If the servers are synced, then there is no need to prioritize them.

I encourage everyone to read:

http://msdn.microsoft.com/library/backgrnd/html/msdn_winswp.htm#winswp_replication

> prioritizing doesn't work here any more, as you already
> wrote, this version would make sense for the "complex
> solution" below.
> 
> 
> [...]
> > The only disadvantage of doing this is a bit of network traffic every
> > time you need to send an update.  How often is this?  My impression is
> > that the added traffic would be modest.

Traffic to the WINS server would include both registrations (and updates) 
and queries.  I've already impoved the traffic problems by adding code so 
that Samba doesn't retry a WINS query if the WINS server returned "no".  

When a WINS server fails, then queries or registrations will retry--three 
times, I think.  If there's no response then I'll mark the server dead 
and try the next server.

So, that's three UDP packets per dead WINS server.  Not bad.

> > > ..but... The other way to do this is to think of it as a way to join
> > > multiple name spaces.  Doing so seems perfectly sane to me.
> > 
> > Me too.
> > 
> > In fact, I don't even think there's that much room for debate.

I brought it up because there really is room for debate.  Failover and
membership in multiple *separate* WINS spaces are two very different
things.
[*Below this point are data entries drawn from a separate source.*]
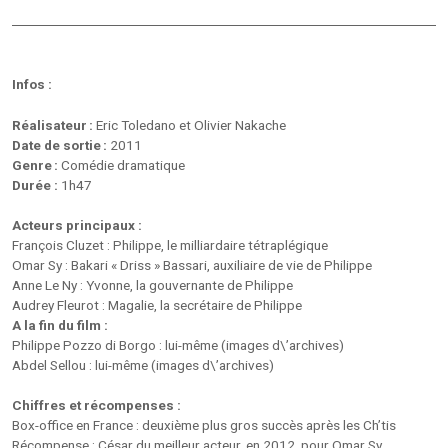
Infos :
Réalisateur :
Eric Toledano et Olivier Nakache
Date de sortie :
2011
Genre :
Comédie dramatique
Durée :
1h47
Acteurs principaux :
François Cluzet : Philippe, le milliardaire tétraplégique
Omar Sy : Bakari « Driss » Bassari, auxiliaire de vie de Philippe
Anne Le Ny : Yvonne, la gouvernante de Philippe
Audrey Fleurot : Magalie, la secrétaire de Philippe
A la fin du film :
Philippe Pozzo di Borgo : lui-même (images d\’archives)
Abdel Sellou : lui-même (images d\’archives)
Chiffres et récompenses :
Box-office en France : deuxième plus gros succès après les Ch’tis
Récompense : César du meilleur acteur, en 2012, pour Omar Sy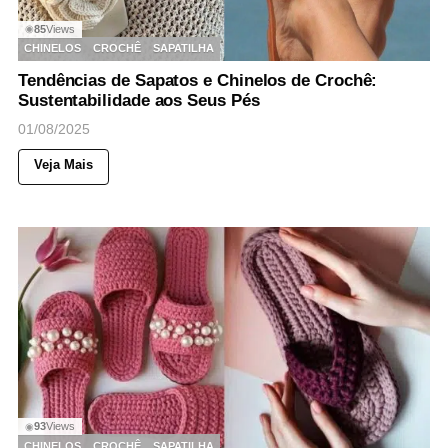
85
Views
◉
CHINELOS
CROCHÊ
SAPATILHA
Tendências de Sapatos e Chinelos de Crochê:
Sustentabilidade aos Seus Pés
01/08/2025
Veja Mais
93
Views
◉
CHINELOS
CROCHÊ
SAPATILHA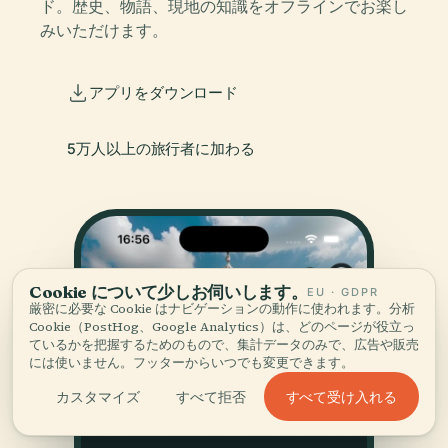
ド。歴史、物語、現地の知識をオフラインでお楽し
みいただけます。
アプリをダウンロード
5万人以上の旅行者に加わる
Cookie について少しお伺いします。
EU · GDPR
厳密に必要な Cookie はナビゲーションの動作に使われます。分析
Cookie（PostHog、Google Analytics）は、どのページが役立っ
ているかを把握するためのもので、集計データのみで、広告や販売
には使いません。フッターからいつでも変更できます。
すべて受け入れる
カスタマイズ
すべて拒否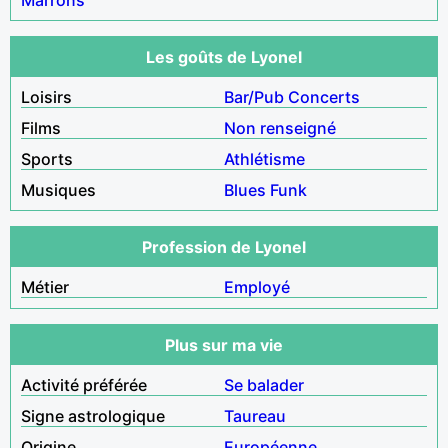
Les goûts de Lyonel
Loisirs
Bar/Pub
Concerts
Films
Non renseigné
Sports
Athlétisme
Musiques
Blues
Funk
Profession de Lyonel
Métier
Employé
Plus sur ma vie
Activité préférée
Se balader
Signe astrologique
Taureau
Origine
Européenne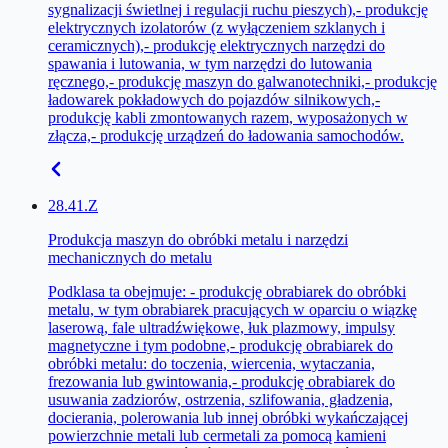
sygnalizacji świetlnej i regulacji ruchu pieszych),- produkcję
elektrycznych izolatorów (z wyłączeniem szklanych i
ceramicznych),- produkcję elektrycznych narzędzi do
spawania i lutowania, w tym narzędzi do lutowania
ręcznego,- produkcję maszyn do galwanotechniki,- produkcję
ładowarek pokładowych do pojazdów silnikowych,-
produkcję kabli zmontowanych razem, wyposażonych w
złącza,- produkcję urządzeń do ładowania samochodów.
28.41.Z
Produkcja maszyn do obróbki metalu i narzędzi
mechanicznych do metalu
Podklasa ta obejmuje: - produkcję obrabiarek do obróbki
metalu, w tym obrabiarek pracujących w oparciu o wiązkę
laserową, fale ultradźwiękowe, łuk plazmowy, impulsy
magnetyczne i tym podobne,- produkcję obrabiarek do
obróbki metalu: do toczenia, wiercenia, wytaczania,
frezowania lub gwintowania,- produkcję obrabiarek do
usuwania zadziorów, ostrzenia, szlifowania, gładzenia,
docierania, polerowania lub innej obróbki wykańczającej
powierzchnie metali lub cermetali za pomocą kamieni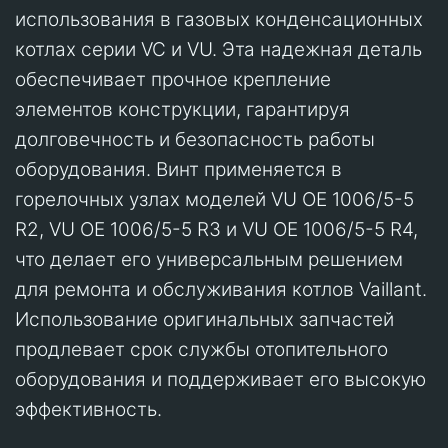
использования в газовых конденсационных
котлах серии VC и VU. Эта надежная деталь
обеспечивает прочное крепление
элементов конструкции, гарантируя
долговечность и безопасность работы
оборудования. Винт применяется в
горелочных узлах моделей VU OE 1006/5-5
R2, VU OE 1006/5-5 R3 и VU OE 1006/5-5 R4,
что делает его универсальным решением
для ремонта и обслуживания котлов Vaillant.
Использование оригинальных запчастей
продлевает срок службы отопительного
оборудования и поддерживает его высокую
эффективность.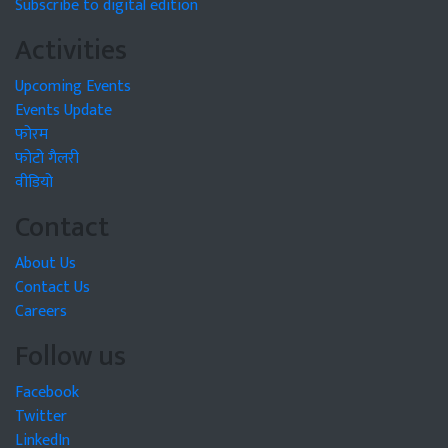
Subscribe to digital edition
Activities
Upcoming Events
Events Update
फोरम
फोटो गैलरी
वीडियो
Contact
About Us
Contact Us
Careers
Follow us
Facebook
Twitter
LinkedIn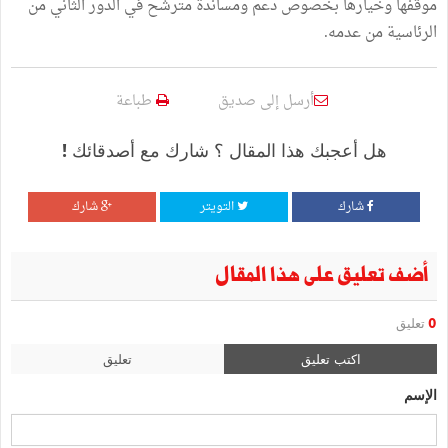
موقفها وخيارها بخصوص دعم ومساندة مترشح في الدور الثاني من
الرئاسية من عدمه.
أرسل إلى صديق
طباعة
هل أعجبك هذا المقال ؟ شارك مع أصدقائك !
شارك
التويتر
شارك
أضف تعليق على هذا المقال
0
تعليق
اكتب تعليق
تعليق
الإسم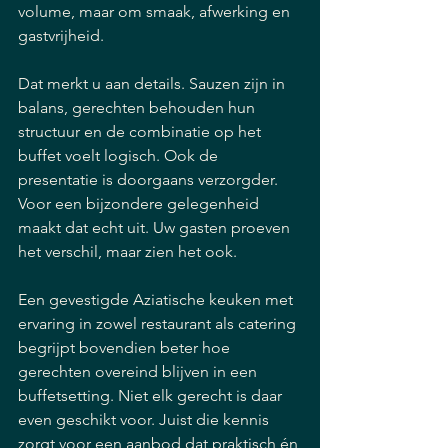
volume, maar om smaak, afwerking en 
gastvrijheid.
Dat merkt u aan details. Sauzen zijn in 
balans, gerechten behouden hun 
structuur en de combinatie op het 
buffet voelt logisch. Ook de 
presentatie is doorgaans verzorgder. 
Voor een bijzondere gelegenheid 
maakt dat echt uit. Uw gasten proeven 
het verschil, maar zien het ook.
Een gevestigde Aziatische keuken met 
ervaring in zowel restaurant als catering 
begrijpt bovendien beter hoe 
gerechten overeind blijven in een 
buffetsetting. Niet elk gerecht is daar 
even geschikt voor. Juist die kennis 
zorgt voor een aanbod dat praktisch én 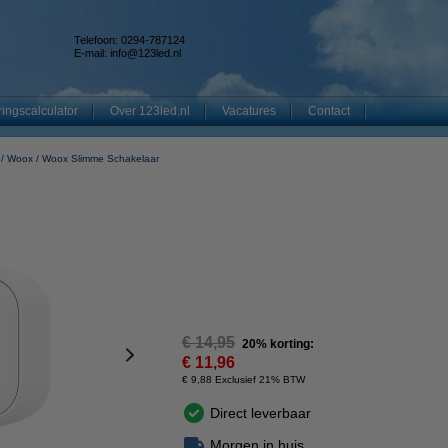
Telefoon: 0294-787124
E-mail:
info@123led.nl
ingscalculator
Over 123led.nl
Vacatures
Contact
Woox
Woox Slimme Schakelaar
€ 14,95
20% korting:
€ 11,96
€ 9,88 Exclusief 21% BTW
Direct leverbaar
Morgen in huis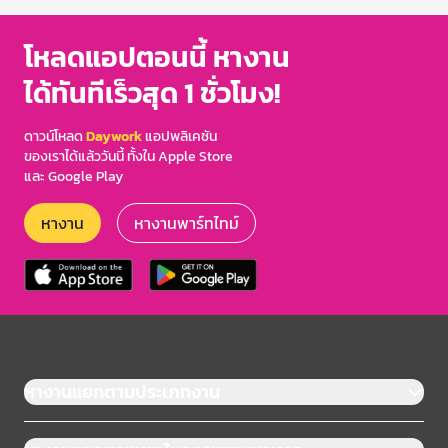
โหลดแอปตอนนี้ หางาน
ได้ทันทีเร็วสุด 1 ชั่วโมง!
ดาวน์โหลด
Daywork
แอปพลิเคชัน
ของเราได้แล้ววันนี้ ทั้งใน Apple Store
และ Google Play
หางาน
หางานพาร์ทไทม์
หางานแยกตามประเภทงาน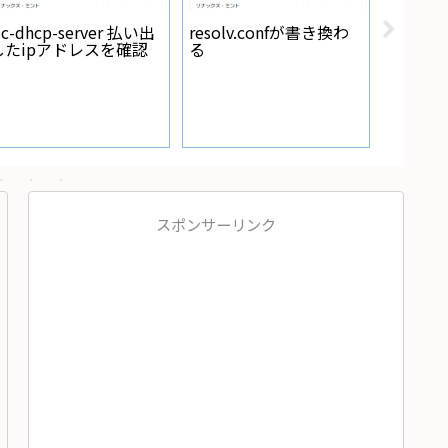
sc-dhcp-server 払い出
resolv.confが書き換わ
したipアドレスを確認
る
Panason
カオス N-60B19L/C7の
CCA値
スポンサーリンク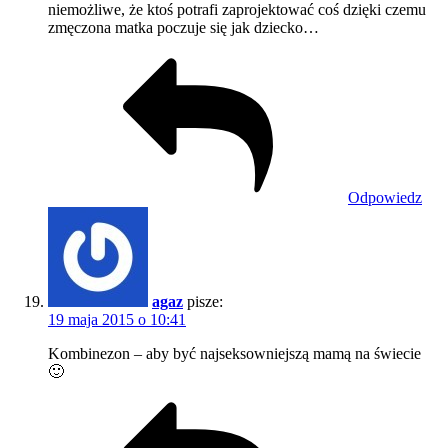
niemożliwe, że ktoś potrafi zaprojektować coś dzięki czemu
zmęczona matka poczuje się jak dziecko…
Odpowiedz
agaz
pisze:
19 maja 2015 o 10:41
Kombinezon – aby być najseksowniejszą mamą na świecie
🙂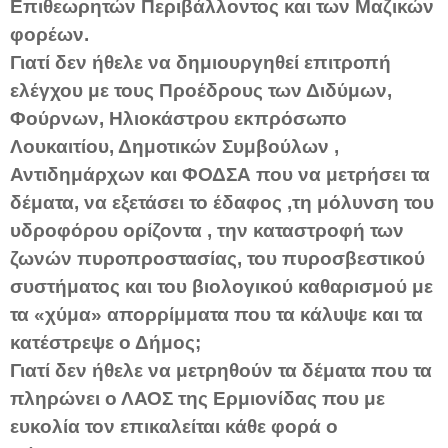
Επιθεωρητών Περιβάλλοντος και των Μαζικών
φορέων.
Γιατί δεν ήθελε να δημιουργηθεί επιτροπή
ελέγχου με τους Προέδρους των Διδύμων,
Φούρνων, Ηλιοκάστρου εκπρόσωπο
Λουκαιτίου, Δημοτικών Συμβούλων ,
Αντιδημάρχων και ΦΟΔΣΑ που να μετρήσει τα
δέματα, να εξετάσει το έδαφος ,τη μόλυνση του
υδροφόρου ορίζοντα , την καταστροφή των
ζωνών πυροπροστασίας, του πυροσβεστικού
συστήματος και του βιολογικού καθαρισμού με
τα «χύμα» απορρίμματα που τα κάλυψε και τα
κατέστρεψε ο Δήμος;
Γιατί δεν ήθελε να μετρηθούν τα δέματα που τα
πληρώνει ο ΛΑΟΣ της Ερμιονίδας που με
ευκολία τον επικαλείται κάθε φορά ο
Failover assumes that all of the WINS servers are sync'd. 
Multi-membership assumes the opposite.

For multi-membership to work, the client station must register in *each* 
of the WINS namespaces.  Also, there must be a hierarchy to the WINS 
namespaces so that duplicate names can be resolved in a known fashion.
If I'm searching for node "SERVER", and there is a node "SERVER" listed 
in two WINS spaces, how do I know which to choose?

Given that NetBIOS names are the addresses in the NetBIOS virtual LAN, 
there are a lot of problems that could be caused.

All of the Windows systems with which I've worked assume failover.  Note 
that I haven't worked with W/98.

> > Obviously, if the administrator has specified the multiple servers in
> > smb.conf, it means he considers the Samba server to be part of the
> > namespace of each wins server.  So why not make it explicit and just
> > register with everyone every time?

That's not obvious.  It may be that the administrator wanted failover.  

I think that registering with each WINS server would still work (though 
I'm not sure), because the registration will match the existing entry so 
it will be taken as an update.

> This all sounds quite good to me.

I have my doubts.  That's why I'm talking about it.

> That is:

> - Register with all specified wins-servers

Could generate a bit of replication traffic.  I really don't know what 
will happen if this is done.

>    side-question: what happens, if it fails?

If the servers are synced the it won't matter, on the server side.  I 
have no idea what the Samba client would or should do.

>      If the server is down, retry later, but not too early,
>        we don't want to flood the net.

Do we retry now?

>      If the name is already taken? No idea yet.

This can happen.  Of course, this is more likely with multi-membership.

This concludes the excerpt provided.